● Dataset items
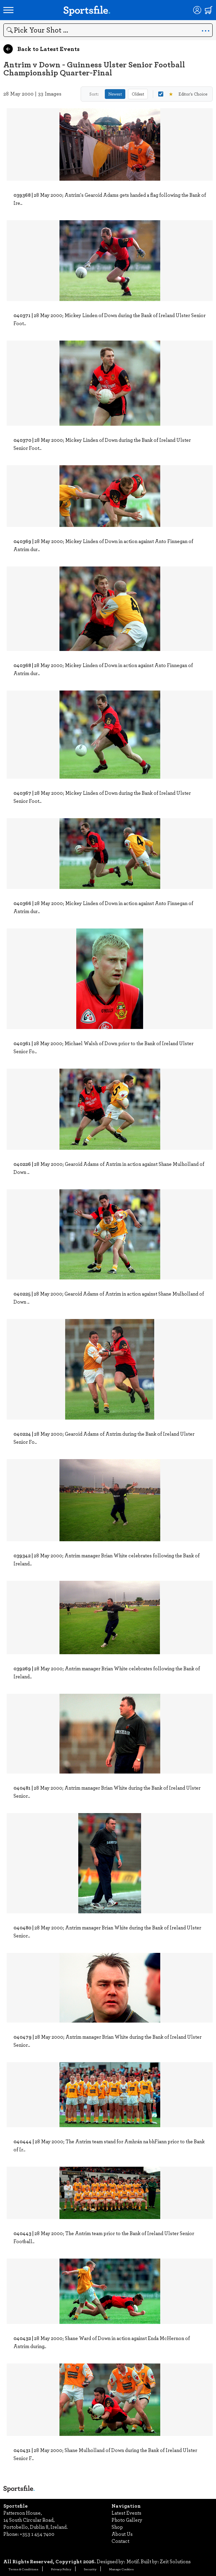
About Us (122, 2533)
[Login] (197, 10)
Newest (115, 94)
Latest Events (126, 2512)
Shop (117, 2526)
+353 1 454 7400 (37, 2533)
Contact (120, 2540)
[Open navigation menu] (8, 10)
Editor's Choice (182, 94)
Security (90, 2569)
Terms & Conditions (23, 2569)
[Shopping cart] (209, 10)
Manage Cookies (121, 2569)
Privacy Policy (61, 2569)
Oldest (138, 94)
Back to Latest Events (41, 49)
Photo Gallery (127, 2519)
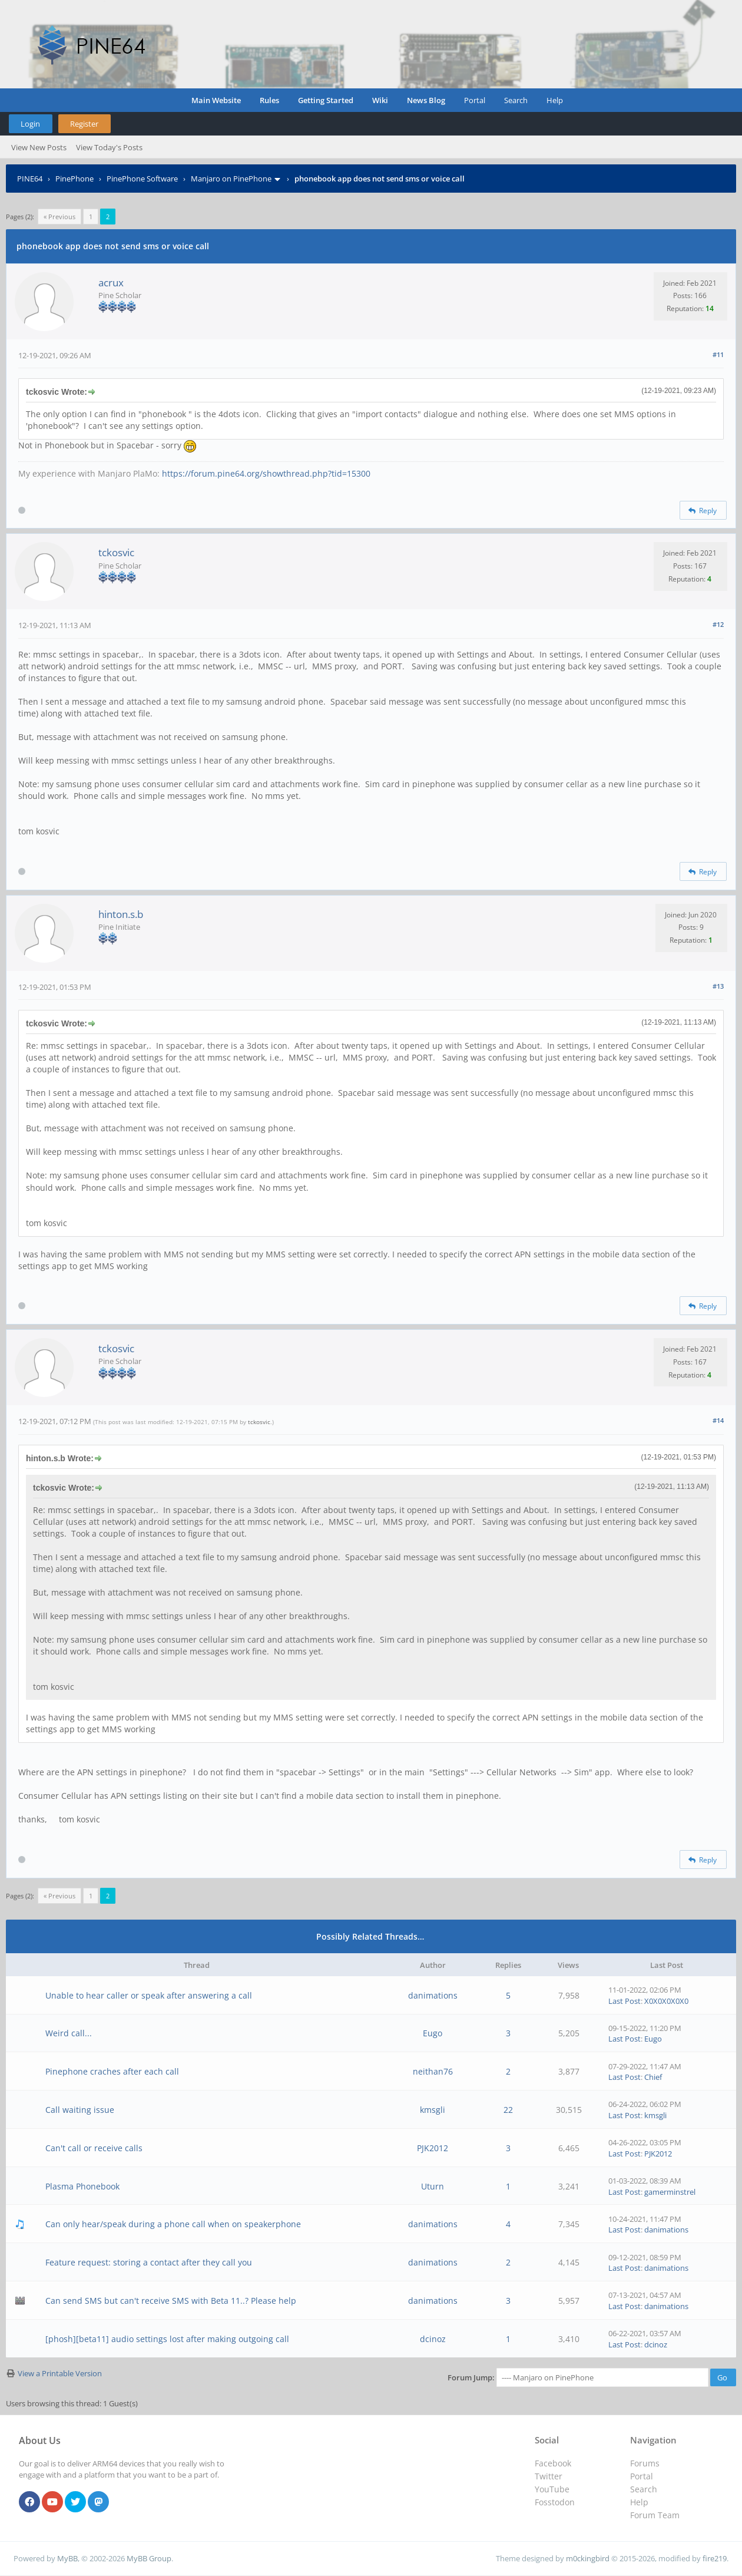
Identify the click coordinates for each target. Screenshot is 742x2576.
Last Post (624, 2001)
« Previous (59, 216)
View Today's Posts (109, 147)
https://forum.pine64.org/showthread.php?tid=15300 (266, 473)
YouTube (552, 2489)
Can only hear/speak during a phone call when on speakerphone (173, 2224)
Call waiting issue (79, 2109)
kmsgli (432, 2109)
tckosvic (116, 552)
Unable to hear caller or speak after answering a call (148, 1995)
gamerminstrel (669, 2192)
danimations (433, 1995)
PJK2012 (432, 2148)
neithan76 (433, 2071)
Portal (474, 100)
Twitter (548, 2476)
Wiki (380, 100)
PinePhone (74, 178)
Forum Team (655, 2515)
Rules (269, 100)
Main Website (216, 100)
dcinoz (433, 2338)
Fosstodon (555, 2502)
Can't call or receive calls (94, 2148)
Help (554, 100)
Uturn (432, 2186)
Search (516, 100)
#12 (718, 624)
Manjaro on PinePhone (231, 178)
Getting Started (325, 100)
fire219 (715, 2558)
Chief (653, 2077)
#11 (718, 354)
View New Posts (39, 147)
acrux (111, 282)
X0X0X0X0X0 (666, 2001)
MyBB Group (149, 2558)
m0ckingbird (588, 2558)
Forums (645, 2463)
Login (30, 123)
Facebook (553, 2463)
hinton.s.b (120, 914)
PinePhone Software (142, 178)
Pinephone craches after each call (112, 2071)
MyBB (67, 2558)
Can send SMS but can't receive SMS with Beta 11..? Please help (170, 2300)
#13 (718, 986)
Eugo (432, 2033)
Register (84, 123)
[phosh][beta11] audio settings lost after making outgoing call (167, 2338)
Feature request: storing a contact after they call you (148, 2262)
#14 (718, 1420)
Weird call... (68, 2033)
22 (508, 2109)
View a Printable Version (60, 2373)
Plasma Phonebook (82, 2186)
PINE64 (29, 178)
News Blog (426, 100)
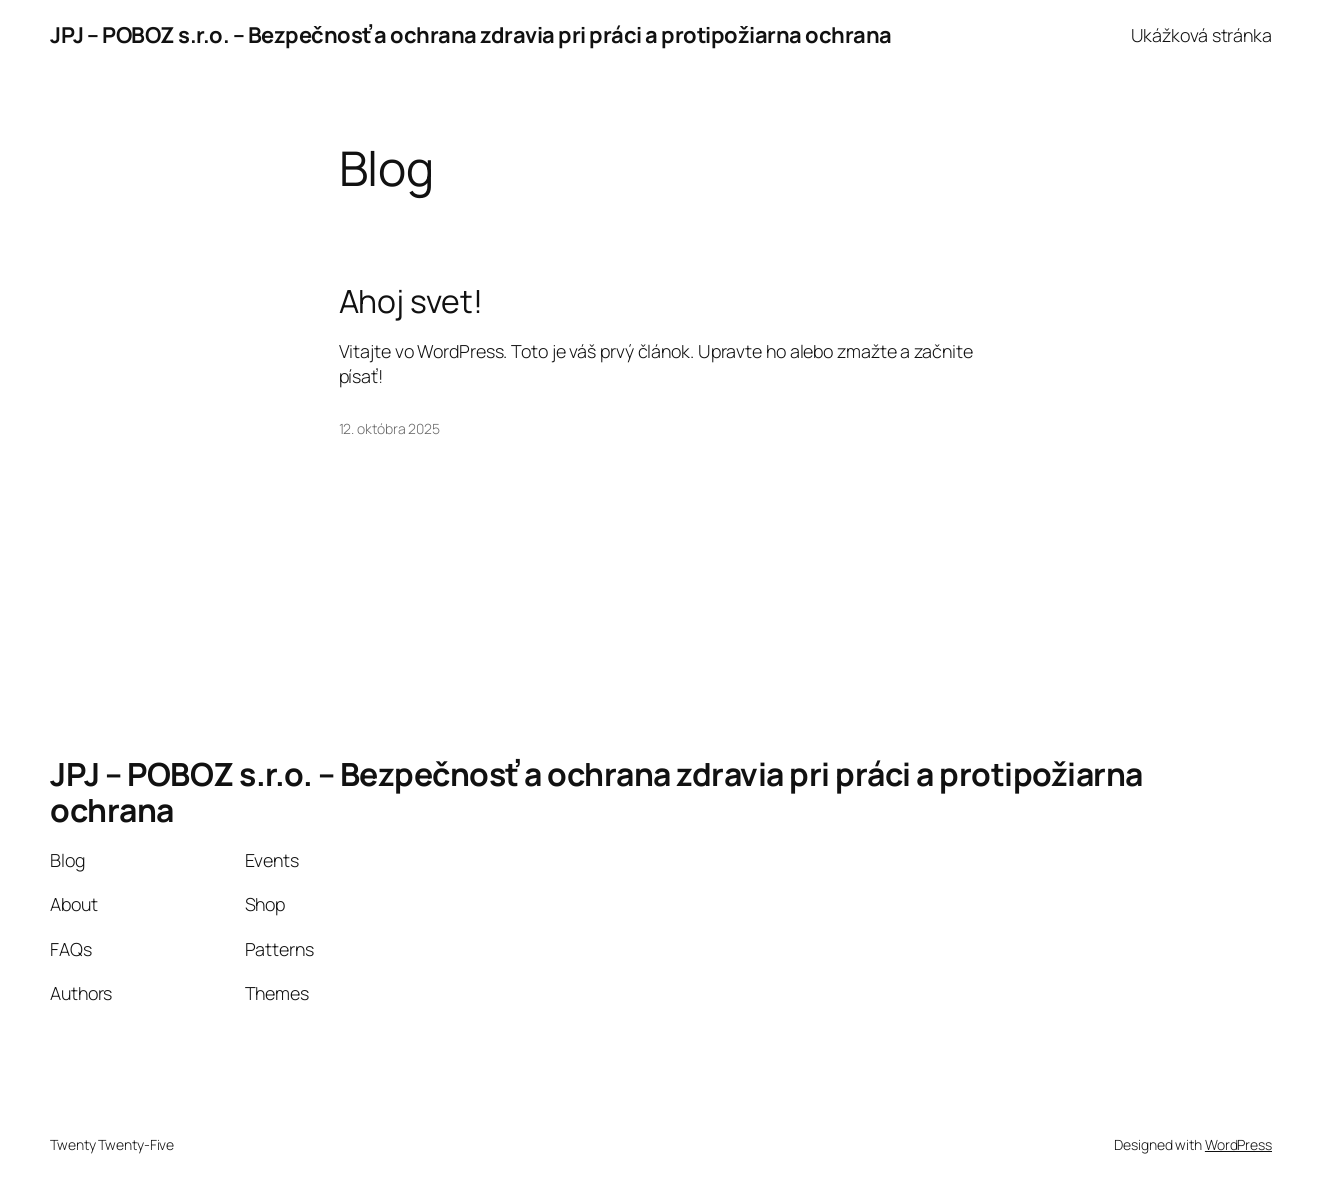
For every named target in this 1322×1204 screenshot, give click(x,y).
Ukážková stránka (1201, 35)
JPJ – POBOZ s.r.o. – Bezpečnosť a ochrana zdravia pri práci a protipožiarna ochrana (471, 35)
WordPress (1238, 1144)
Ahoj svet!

● What the exercise asks
Retype each entry exactly as it appears, excluding any image.

● Response area
About Us (122, 2533)
[Login] (197, 10)
Newest (115, 94)
Latest Events (126, 2512)
Shop (117, 2526)
+353 1 454 7400 (37, 2533)
Contact (120, 2540)
[Open navigation menu] (8, 10)
Editor's Choice (182, 94)
Security (90, 2569)
Terms & Conditions (23, 2569)
[Shopping cart] (209, 10)
Manage Cookies (121, 2569)
Privacy Policy (61, 2569)
Oldest (138, 94)
Back to Latest Events (41, 49)
Photo Gallery (127, 2519)
Identify the click coordinates for each target. Screenshot is 742x2576.
Last Post (624, 2001)
« Previous (59, 216)
View Today's Posts (109, 147)
https://forum.pine64.org/showthread.php?tid=15300 (266, 473)
YouTube (552, 2489)
Can only hear/speak during a phone call when on speakerphone (173, 2224)
Call waiting issue (79, 2109)
kmsgli (432, 2109)
tckosvic (116, 552)
Unable to hear caller or speak after answering a call (148, 1995)
gamerminstrel (669, 2192)
danimations (433, 1995)
PJK2012 (432, 2148)
neithan76 (433, 2071)
Portal (474, 100)
Twitter (548, 2476)
Wiki (380, 100)
PinePhone (74, 178)
Forum Team (655, 2515)
Rules (269, 100)
Main Website (216, 100)
dcinoz (433, 2338)
Fosstodon (555, 2502)
Can't call or receive calls (94, 2148)
Help (554, 100)
Uturn (432, 2186)
Search (516, 100)
#12 (718, 624)
Manjaro on PinePhone (231, 178)
Getting Started (325, 100)
fire219 (715, 2558)
Chief (653, 2077)
#11 (718, 354)
View New Posts (39, 147)
acrux (111, 282)
X0X0X0X0X0 (666, 2001)
MyBB Group (149, 2558)
m0ckingbird (588, 2558)
Forums (645, 2463)
Login (30, 123)
Facebook (553, 2463)
hinton.s.b (120, 914)
PinePhone Software (142, 178)
Pinephone craches after each call (112, 2071)
MyBB (67, 2558)
Can send SMS but can't receive SMS with Beta 11..? Please help (170, 2300)
#13 (718, 986)
Eugo (432, 2033)
Register (84, 123)
[phosh][beta11] audio settings lost after making outgoing call (167, 2338)
Feature request: storing a contact after they call you (148, 2262)
#14 (718, 1420)
Weird call... (68, 2033)
22 (508, 2109)
View a Printable Version (60, 2373)
Plasma Phonebook (82, 2186)
PINE64 (29, 178)
News Blog (426, 100)
For every named target in this 1322×1204 screenshot, give click(x,y).
Ukážková stránka (1201, 35)
JPJ – POBOZ s.r.o. – Bezpečnosť a ochrana zdravia pri práci a protipožiarna ochrana (471, 35)
WordPress (1238, 1144)
Ahoj svet!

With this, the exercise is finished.